[Opening Exercise materials section]

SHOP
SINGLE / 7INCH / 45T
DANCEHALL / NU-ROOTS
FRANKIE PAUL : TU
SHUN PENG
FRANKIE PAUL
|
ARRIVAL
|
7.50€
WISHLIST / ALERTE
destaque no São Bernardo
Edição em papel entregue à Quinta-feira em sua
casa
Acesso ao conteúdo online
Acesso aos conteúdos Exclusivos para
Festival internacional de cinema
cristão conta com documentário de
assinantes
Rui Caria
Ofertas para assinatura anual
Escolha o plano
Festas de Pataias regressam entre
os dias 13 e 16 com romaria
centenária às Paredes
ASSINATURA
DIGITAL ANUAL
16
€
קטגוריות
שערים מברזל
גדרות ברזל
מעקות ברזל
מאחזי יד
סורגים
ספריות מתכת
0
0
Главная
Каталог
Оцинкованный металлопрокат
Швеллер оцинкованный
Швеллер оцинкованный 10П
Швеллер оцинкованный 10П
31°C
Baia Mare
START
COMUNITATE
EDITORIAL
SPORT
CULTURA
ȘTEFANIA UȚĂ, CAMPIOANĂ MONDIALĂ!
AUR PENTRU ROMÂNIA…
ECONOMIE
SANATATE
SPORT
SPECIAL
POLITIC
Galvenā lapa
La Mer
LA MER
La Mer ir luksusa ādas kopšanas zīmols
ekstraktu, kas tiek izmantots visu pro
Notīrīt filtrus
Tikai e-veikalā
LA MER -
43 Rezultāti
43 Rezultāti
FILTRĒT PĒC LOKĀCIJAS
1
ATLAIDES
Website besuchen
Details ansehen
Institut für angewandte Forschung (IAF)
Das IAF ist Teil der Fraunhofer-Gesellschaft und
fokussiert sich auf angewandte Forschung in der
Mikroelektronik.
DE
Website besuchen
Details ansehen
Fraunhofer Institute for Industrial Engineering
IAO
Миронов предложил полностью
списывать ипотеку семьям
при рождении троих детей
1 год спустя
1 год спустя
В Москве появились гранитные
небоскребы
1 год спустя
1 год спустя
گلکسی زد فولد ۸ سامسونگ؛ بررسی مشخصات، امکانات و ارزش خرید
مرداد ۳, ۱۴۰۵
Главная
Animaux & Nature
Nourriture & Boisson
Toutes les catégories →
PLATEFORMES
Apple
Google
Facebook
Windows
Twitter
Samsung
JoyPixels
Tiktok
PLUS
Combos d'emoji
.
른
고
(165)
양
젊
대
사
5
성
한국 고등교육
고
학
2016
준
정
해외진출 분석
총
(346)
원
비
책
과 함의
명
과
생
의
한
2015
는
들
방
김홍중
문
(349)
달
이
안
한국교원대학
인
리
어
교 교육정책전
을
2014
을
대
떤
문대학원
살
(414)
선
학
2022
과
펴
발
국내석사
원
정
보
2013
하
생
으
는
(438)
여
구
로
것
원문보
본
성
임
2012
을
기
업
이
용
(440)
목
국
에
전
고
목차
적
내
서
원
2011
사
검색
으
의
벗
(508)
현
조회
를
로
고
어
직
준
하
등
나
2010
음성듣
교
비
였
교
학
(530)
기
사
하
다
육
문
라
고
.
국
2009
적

[Closing Exercise materials section]

** Exercise details **
Bring together every line in the entries that holds the string "Acesso".

** Finished task **
Acesso ao conteúdo online
Acesso aos conteúdos Exclusivos para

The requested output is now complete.